The widespread epidemics of the current ZIKV outbreak and its clinical effects on fetuses in pregnant women call for the urgent development of vaccines. Recently, three types of ZIKV vaccine candidates were evaluated in animal models [20, 21]. These studies demonstrated that a purified inactivated ZIKV and a plasmid DNA that expresses an optimized ZIKV premembrane (prM) and E protein (prM-E) provided complete protection against ZIKV challenges in both mouse and rhesus monkey models [20, 21]. In addition, a recombinant rhesus adenovirus serotype 52 vector vaccine candidate that expresses the same ZIKV prM-E protein as in the naked plasmid vaccine candidate also protected non-human primates against ZIKV challenge [21]. While these studies have laid the foundation for ZIKV vaccine development, risk factors associated with these vaccine candidates including incomplete inactivation, unfavorable host responses to viral vectors, and the potential of ADE for heterologous flavivirus (e.g. DENV) infection, call for the development of safer ZIKV vaccines, particularly for pregnant women.

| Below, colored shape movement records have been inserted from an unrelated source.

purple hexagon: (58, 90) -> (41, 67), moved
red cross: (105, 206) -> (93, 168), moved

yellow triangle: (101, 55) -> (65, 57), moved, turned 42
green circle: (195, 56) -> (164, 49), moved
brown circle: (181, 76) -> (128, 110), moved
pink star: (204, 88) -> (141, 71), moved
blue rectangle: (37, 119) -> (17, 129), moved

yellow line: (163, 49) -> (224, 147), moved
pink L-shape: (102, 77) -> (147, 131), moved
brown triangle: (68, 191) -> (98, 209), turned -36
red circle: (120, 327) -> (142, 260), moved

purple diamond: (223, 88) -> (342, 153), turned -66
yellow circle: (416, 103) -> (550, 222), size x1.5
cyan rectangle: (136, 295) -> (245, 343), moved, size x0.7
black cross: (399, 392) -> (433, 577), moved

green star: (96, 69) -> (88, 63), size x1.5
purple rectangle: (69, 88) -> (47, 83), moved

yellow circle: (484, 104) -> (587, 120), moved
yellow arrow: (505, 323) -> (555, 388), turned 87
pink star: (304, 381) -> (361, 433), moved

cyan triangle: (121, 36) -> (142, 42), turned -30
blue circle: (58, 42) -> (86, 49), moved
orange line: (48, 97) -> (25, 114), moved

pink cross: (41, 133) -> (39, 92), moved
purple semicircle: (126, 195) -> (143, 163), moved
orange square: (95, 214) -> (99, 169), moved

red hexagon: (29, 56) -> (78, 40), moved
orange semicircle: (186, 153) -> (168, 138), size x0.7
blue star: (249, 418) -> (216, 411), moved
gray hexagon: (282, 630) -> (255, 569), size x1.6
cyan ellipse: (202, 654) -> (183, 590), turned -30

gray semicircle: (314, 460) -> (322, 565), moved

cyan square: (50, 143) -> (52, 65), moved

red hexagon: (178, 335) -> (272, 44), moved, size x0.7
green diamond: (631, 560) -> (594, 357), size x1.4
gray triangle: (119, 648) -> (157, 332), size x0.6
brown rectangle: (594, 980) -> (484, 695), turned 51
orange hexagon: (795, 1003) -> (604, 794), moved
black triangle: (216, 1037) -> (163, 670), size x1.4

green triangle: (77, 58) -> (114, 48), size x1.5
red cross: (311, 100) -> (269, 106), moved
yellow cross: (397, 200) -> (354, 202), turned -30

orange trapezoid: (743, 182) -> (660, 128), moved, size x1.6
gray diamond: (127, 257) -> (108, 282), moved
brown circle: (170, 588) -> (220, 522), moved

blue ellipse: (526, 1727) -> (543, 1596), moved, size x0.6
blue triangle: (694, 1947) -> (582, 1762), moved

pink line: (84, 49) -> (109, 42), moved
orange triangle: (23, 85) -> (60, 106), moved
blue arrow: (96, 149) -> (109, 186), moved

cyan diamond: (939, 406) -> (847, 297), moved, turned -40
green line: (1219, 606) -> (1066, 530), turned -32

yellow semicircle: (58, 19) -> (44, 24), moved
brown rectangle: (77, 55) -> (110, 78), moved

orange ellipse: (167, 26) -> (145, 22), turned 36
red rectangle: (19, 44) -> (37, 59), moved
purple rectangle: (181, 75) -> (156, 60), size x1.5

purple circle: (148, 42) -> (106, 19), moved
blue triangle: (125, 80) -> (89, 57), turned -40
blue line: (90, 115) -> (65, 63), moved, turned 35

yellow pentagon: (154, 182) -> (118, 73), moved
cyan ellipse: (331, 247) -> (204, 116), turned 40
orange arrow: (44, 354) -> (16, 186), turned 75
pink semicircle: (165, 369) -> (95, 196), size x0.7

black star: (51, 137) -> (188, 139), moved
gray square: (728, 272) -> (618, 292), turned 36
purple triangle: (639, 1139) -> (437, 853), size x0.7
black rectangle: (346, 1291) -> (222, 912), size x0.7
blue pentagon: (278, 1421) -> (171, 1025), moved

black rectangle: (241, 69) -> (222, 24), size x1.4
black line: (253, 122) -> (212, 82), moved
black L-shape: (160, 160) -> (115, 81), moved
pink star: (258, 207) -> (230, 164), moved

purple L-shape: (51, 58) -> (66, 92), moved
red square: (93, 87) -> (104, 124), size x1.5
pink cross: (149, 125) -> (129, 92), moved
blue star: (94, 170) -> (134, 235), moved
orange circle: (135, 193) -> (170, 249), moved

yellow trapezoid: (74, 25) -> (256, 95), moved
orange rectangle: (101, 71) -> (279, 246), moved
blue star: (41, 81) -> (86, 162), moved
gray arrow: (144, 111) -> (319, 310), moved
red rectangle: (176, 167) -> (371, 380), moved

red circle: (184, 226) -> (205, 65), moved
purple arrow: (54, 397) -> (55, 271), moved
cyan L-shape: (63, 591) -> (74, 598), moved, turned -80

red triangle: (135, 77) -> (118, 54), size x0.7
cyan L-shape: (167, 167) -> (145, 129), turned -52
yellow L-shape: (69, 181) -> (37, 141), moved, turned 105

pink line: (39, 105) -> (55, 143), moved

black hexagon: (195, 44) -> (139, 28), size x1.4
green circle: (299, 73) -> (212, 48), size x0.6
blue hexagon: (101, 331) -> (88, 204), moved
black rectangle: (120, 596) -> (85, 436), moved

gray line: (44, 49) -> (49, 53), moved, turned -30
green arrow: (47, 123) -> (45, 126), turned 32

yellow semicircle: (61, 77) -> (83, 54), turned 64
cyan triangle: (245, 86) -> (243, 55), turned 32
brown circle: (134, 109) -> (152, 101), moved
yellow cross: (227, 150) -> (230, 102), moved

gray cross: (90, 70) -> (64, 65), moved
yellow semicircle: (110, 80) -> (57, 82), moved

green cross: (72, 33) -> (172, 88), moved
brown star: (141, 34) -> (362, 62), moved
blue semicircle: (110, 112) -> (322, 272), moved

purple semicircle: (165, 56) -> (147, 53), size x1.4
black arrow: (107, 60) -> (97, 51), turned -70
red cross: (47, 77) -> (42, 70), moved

Here, we demonstrate for the first time that immunization of recombinant zEDIII protein elicited a strong antigen-specific response with a ZIKV neutralization titer that has been shown to correlate with protection in mice against challenges of both Brazil and Puerto Rico strains of ZIKV [20]. zEDIII has been recently revealed as the domain of the E protein that binds cellular receptor and contains epitopes of potently neutralizing antibodies against ZIKV [8]. These zEDIII-specific antibodies have been shown to be ZIKV specific and recognize three spatially distinct epitopes in zEDIII. Furthermore, they have shown neutralizing potency against African, Asian and American strains of ZIKV and some of them protected mice against a lethal ZIKV challenge [8]. These results and the ability of EDIII of flaviviruses to independently fold into a functional domain [12] suggest that recombinant zEDIII is an appealing vaccine candidate. In this study, zEDIII was facilely produced in large quantity in E. coli. The distribution of zEDIII in the inclusion bodies offered an advantage in separating zEDIII from most of E. coli soluble proteins. In addition, the inclusion bodies were solubilized effectively and zEDIII was refolded to display its native conformation. This is supported by that the refolded zEDIII was specifically recognized by ZV54, a protective anti-ZIKV mAb that binds a large conformational epitope spanning 4 distinct regions of zEDIII [8]. This result also indicates that key ZIKV neutralization determinants at the lateral ridge region are preserved in our zEDIII protein preparations. Furthermore, zEDIII can be purified to >95% homogeneity by a simple and a scalable purification scheme.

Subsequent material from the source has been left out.